» Raw data:

Content starts

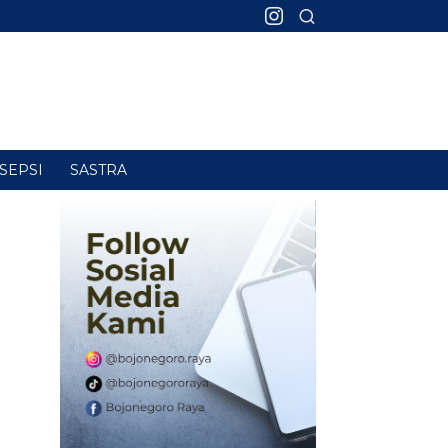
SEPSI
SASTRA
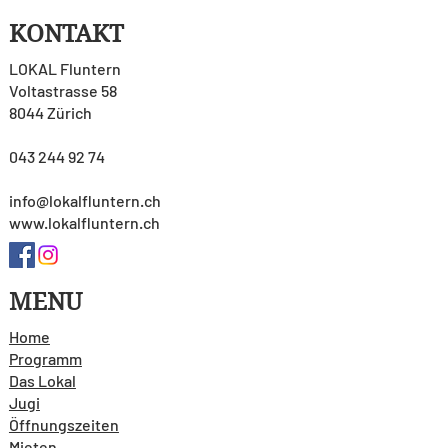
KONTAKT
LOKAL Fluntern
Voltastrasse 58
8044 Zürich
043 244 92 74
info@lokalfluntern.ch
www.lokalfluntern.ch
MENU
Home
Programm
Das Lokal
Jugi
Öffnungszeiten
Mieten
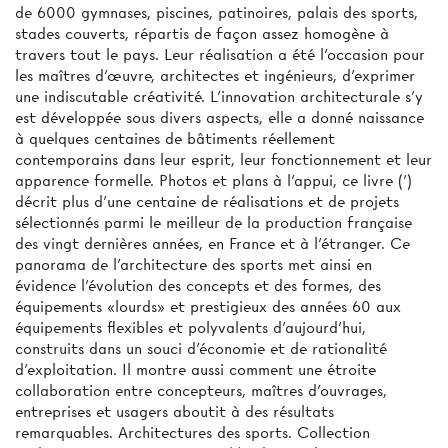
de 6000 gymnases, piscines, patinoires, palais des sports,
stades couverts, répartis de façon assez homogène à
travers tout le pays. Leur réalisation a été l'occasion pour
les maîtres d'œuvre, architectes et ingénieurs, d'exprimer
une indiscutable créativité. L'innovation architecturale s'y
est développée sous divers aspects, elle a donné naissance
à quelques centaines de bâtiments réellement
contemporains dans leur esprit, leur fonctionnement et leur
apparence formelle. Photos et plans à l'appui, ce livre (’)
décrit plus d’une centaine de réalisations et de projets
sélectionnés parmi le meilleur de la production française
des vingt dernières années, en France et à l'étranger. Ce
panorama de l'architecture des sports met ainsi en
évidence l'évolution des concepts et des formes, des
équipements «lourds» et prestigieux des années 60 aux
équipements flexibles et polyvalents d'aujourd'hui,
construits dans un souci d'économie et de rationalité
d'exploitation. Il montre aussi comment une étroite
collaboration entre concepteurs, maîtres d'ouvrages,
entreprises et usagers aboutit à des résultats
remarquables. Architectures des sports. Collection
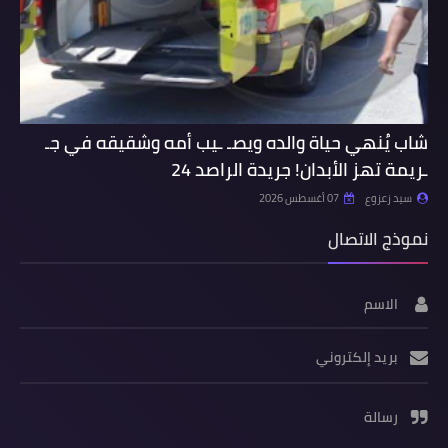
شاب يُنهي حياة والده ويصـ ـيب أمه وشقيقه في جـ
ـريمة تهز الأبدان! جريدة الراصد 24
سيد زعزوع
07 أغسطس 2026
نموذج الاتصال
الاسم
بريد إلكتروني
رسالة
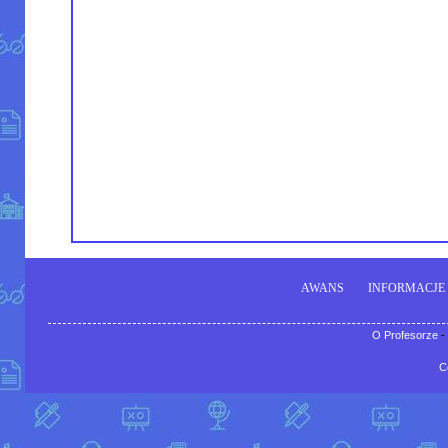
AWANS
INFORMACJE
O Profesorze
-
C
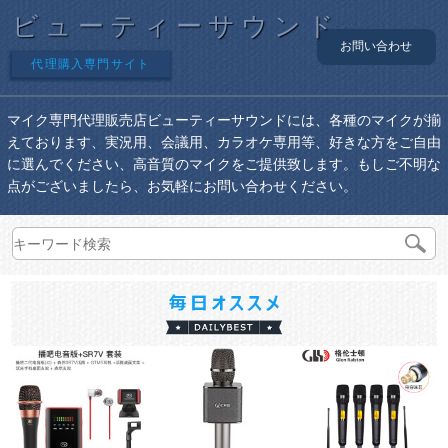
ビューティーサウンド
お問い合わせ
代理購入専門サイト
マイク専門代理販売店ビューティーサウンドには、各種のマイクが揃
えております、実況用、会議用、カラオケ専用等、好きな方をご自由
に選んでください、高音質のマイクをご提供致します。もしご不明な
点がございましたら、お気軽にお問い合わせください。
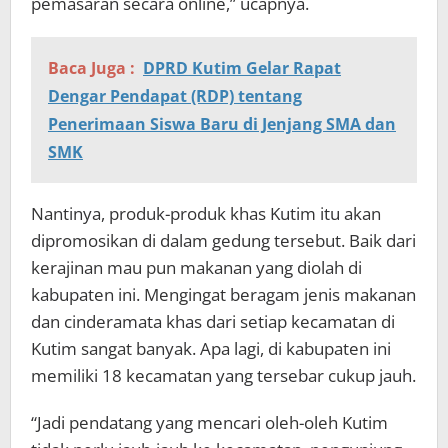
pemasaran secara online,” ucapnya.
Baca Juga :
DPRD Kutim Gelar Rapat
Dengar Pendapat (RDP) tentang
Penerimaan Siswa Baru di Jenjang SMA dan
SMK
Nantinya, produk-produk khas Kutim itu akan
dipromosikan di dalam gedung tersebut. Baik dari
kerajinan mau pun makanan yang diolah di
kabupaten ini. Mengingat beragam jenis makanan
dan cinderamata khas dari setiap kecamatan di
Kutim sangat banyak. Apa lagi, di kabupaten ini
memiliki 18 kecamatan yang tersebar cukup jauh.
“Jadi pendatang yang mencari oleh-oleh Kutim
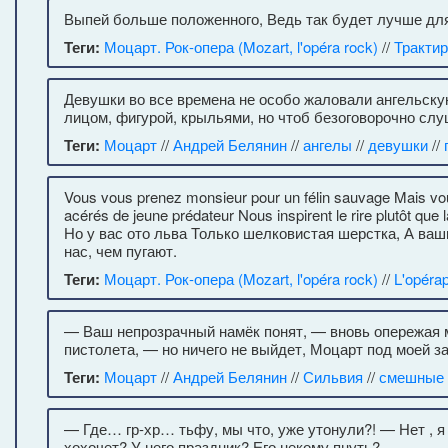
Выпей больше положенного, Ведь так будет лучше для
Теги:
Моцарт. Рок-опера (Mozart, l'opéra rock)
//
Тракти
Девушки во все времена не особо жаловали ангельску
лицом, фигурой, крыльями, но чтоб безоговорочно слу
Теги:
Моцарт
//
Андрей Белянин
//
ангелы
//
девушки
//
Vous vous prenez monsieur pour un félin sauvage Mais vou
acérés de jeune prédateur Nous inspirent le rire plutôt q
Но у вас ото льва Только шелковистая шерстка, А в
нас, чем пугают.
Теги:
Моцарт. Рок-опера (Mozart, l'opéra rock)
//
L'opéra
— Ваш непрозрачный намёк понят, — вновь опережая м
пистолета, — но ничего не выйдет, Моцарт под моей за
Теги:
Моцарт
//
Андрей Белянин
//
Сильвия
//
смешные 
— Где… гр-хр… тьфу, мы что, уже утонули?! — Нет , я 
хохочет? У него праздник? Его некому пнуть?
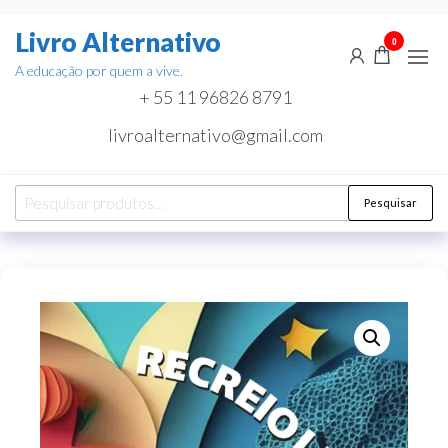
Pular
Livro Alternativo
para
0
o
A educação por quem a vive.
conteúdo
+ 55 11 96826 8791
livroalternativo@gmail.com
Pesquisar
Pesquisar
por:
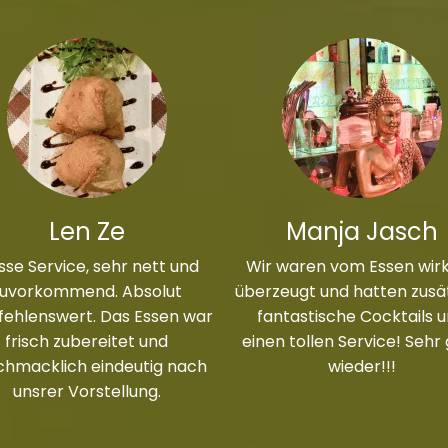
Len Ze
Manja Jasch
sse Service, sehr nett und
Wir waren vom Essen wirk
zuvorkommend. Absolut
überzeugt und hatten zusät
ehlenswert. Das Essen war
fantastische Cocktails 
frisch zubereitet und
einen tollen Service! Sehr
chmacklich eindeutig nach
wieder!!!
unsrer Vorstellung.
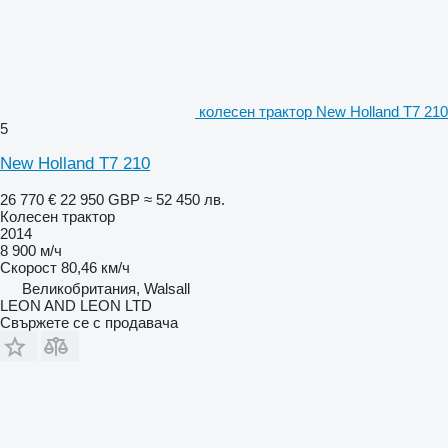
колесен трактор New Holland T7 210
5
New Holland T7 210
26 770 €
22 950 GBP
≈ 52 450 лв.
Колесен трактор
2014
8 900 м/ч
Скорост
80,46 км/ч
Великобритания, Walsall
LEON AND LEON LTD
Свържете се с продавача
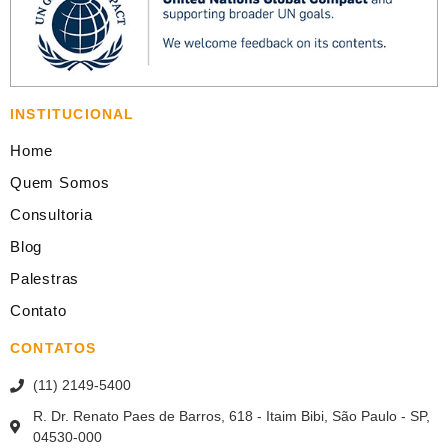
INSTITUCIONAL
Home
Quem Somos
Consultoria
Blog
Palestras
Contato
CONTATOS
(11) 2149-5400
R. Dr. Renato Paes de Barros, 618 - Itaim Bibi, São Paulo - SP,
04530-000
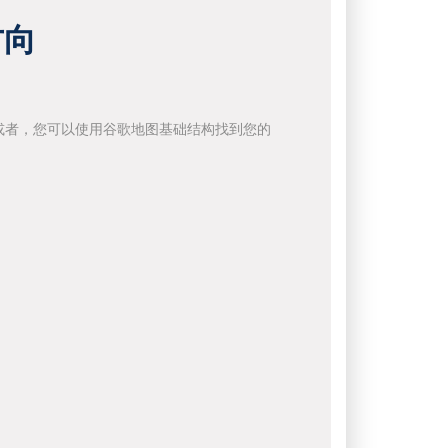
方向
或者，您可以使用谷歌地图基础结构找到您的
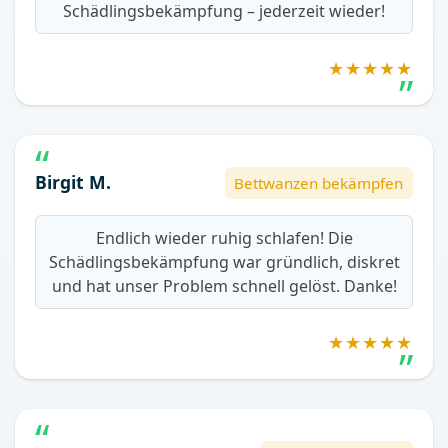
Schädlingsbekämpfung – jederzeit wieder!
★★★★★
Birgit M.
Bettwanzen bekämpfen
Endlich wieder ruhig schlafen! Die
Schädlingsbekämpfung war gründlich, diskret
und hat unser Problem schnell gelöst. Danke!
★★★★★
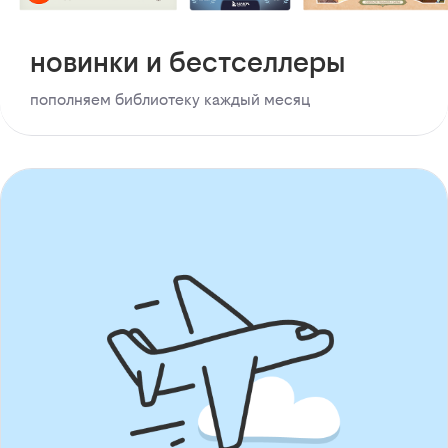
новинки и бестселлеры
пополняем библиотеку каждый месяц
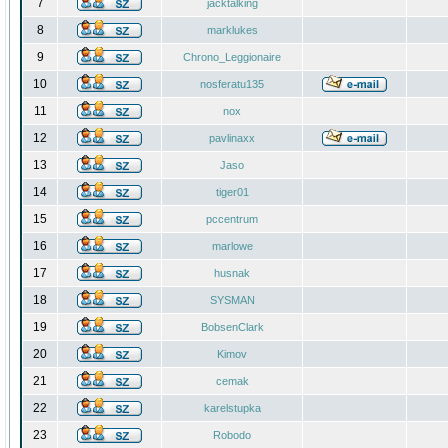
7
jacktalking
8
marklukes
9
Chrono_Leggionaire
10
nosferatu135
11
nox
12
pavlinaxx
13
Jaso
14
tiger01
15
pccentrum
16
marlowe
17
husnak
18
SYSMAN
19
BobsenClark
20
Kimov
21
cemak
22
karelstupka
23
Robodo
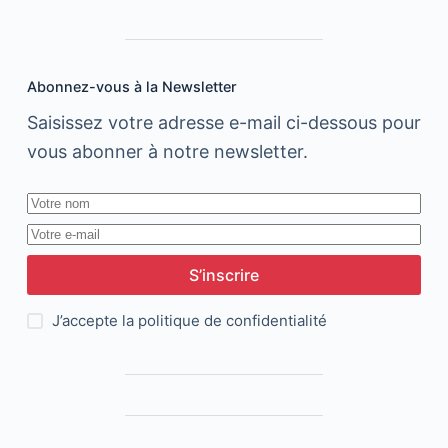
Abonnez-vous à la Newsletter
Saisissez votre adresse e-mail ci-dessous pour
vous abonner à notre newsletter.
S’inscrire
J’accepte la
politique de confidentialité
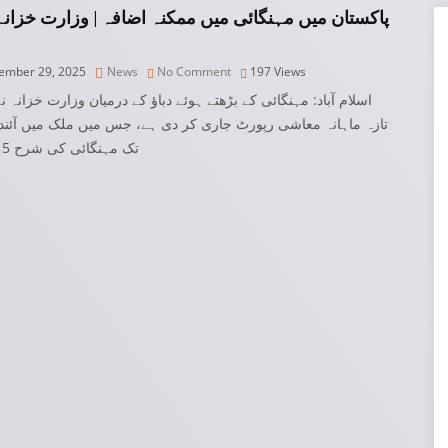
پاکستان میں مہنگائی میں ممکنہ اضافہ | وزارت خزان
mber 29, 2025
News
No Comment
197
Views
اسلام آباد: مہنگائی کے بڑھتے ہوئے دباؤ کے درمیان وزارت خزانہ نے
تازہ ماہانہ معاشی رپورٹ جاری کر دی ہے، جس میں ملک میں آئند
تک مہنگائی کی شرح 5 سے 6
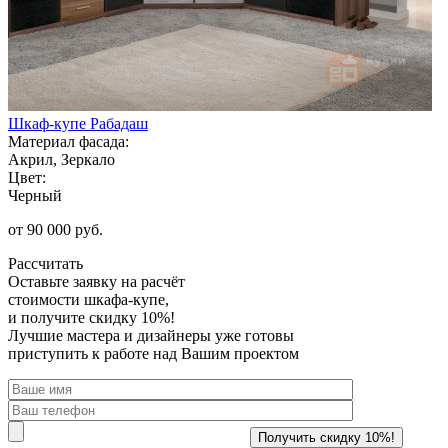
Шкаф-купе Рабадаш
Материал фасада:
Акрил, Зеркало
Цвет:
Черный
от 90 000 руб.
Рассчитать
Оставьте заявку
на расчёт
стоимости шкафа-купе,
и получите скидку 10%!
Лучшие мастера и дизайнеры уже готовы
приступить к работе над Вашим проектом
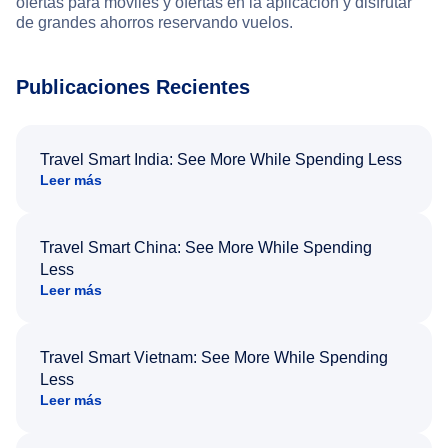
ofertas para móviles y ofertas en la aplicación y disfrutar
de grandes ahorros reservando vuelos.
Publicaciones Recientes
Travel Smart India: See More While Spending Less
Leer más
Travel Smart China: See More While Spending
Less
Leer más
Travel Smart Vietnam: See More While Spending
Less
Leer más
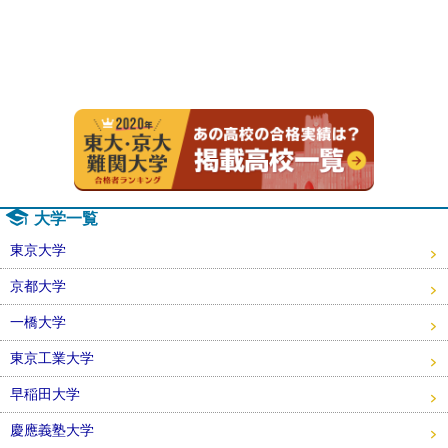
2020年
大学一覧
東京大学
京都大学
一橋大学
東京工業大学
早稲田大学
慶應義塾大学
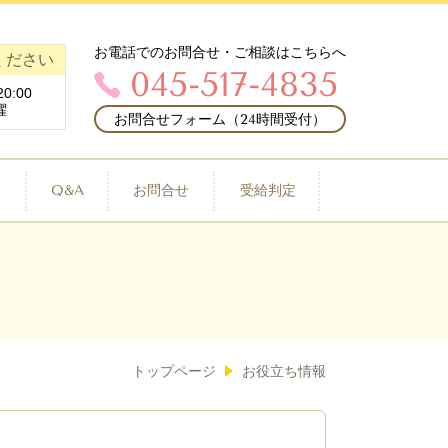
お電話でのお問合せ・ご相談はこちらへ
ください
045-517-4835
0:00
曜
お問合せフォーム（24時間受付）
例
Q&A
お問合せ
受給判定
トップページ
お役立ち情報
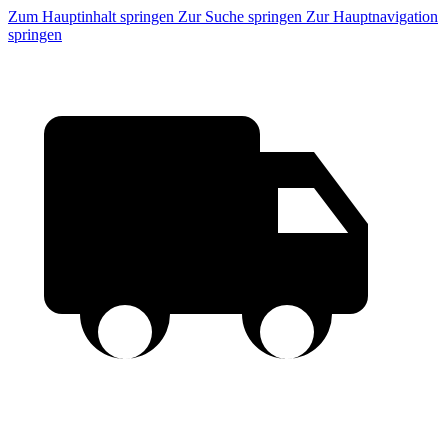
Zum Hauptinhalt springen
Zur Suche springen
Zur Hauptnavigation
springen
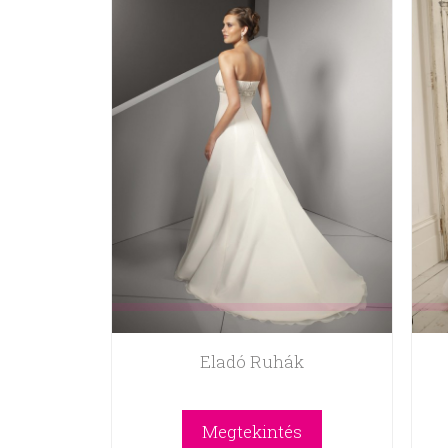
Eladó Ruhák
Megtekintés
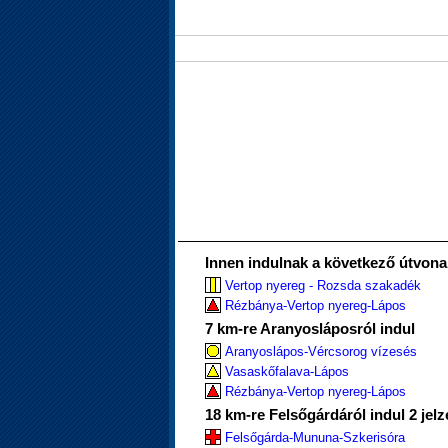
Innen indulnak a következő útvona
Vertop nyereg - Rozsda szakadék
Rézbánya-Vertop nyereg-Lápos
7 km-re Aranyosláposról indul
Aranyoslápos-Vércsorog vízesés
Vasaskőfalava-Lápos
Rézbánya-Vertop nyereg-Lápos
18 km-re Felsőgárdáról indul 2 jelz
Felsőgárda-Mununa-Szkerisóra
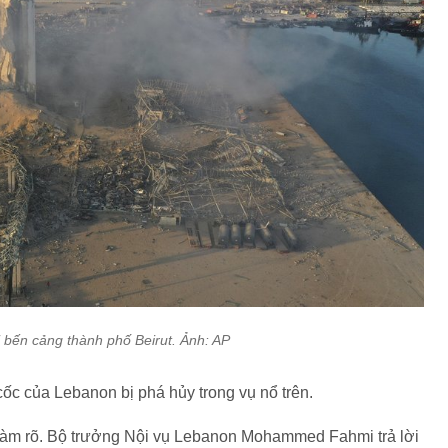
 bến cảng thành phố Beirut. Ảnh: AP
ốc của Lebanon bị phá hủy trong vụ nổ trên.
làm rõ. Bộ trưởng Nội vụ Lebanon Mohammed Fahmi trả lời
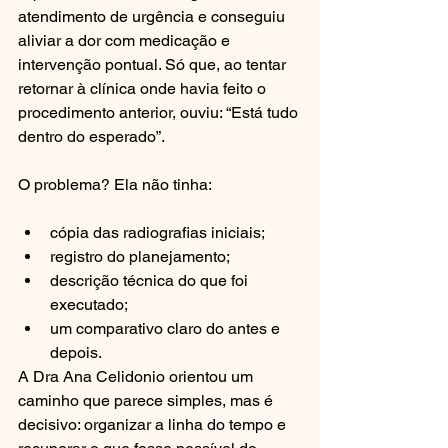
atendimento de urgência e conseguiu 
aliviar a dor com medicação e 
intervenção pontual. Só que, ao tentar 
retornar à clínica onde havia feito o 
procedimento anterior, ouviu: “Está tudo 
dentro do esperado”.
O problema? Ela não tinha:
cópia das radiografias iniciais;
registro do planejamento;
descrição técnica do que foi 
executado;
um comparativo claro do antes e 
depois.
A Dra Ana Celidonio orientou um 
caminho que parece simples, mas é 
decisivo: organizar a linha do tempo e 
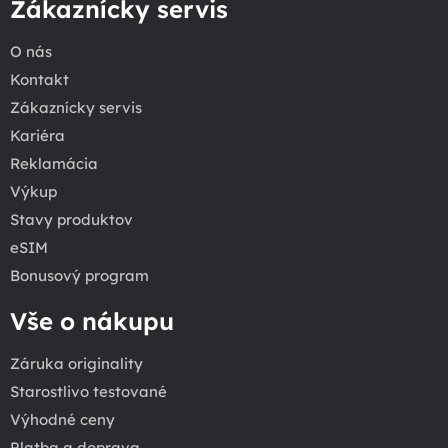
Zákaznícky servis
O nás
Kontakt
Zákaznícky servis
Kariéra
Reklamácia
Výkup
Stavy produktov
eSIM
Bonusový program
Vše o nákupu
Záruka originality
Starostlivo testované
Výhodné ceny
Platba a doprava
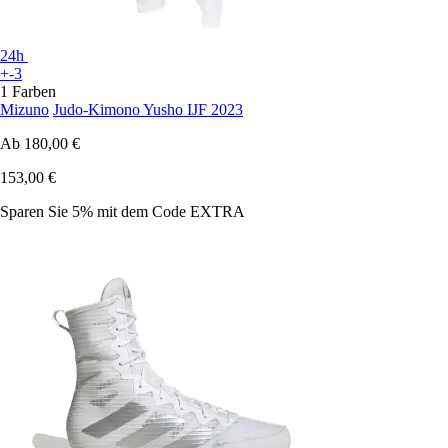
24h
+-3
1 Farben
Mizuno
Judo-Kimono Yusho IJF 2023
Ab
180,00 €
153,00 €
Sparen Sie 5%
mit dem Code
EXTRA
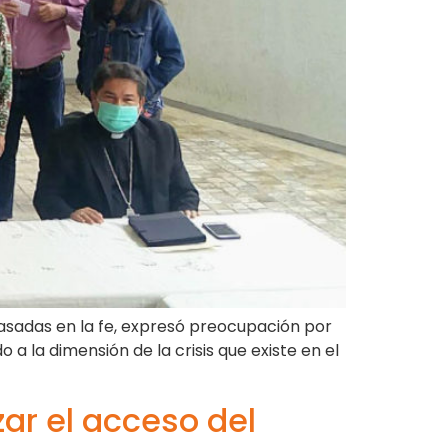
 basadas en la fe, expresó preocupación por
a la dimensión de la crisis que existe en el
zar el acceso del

Content ends

» Exercise prompt:
Return the stretch of data that begins with the line showing "überzeugt und hatten zusät" and goes on through the line showing "(11) 2149-5400", exactly, with pictures removed.

» Written response:
überzeugt und hatten zusät
ehlenswert. Das Essen war
fantastische Cocktails 
frisch zubereitet und
einen tollen Service! Sehr
chmacklich eindeutig nach
wieder!!!
unsrer Vorstellung.
колесен трактор New Holland T7 210
5
New Holland T7 210
26 770 €
22 950 GBP
≈ 52 450 лв.
Колесен трактор
2014
8 900 м/ч
Скорост
80,46 км/ч
Великобритания, Walsall
LEON AND LEON LTD
Свържете се с продавача
INSTITUCIONAL
Home
Quem Somos
Consultoria
Blog
Palestras
Contato
CONTATOS
(11) 2149-5400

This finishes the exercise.